▶ **Task goal**
Copy every record exactly as it stands. Leave the pictures out.

(Data entries)
++++++++++
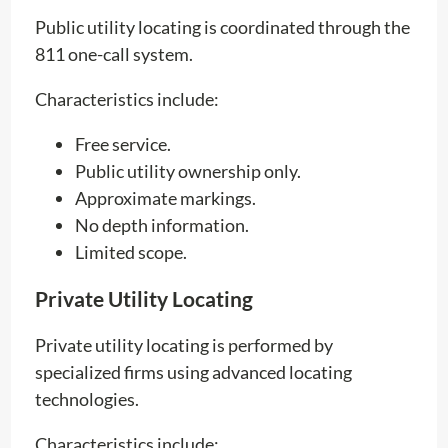
Public utility locating is coordinated through the
811 one-call system.
Characteristics include:
Free service.
Public utility ownership only.
Approximate markings.
No depth information.
Limited scope.
Private Utility Locating
Private utility locating is performed by
specialized firms using advanced locating
technologies.
Characteristics include:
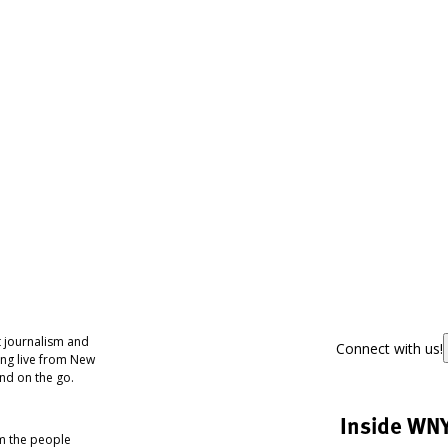
 journalism and
Connect with us!
ing live from New
nd on the go.
Inside WN
om the people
++++++++++
▶ **Exercise answer**
Public utility locating is coordinated through the
811 one-call system.
Characteristics include:
Free service.
Public utility ownership only.
Approximate markings.
No depth information.
Limited scope.
Private Utility Locating
Private utility locating is performed by
specialized firms using advanced locating
technologies.
Characteristics include:
 journalism and
Connect with us!
ing live from New
nd on the go.
Inside WN
om the people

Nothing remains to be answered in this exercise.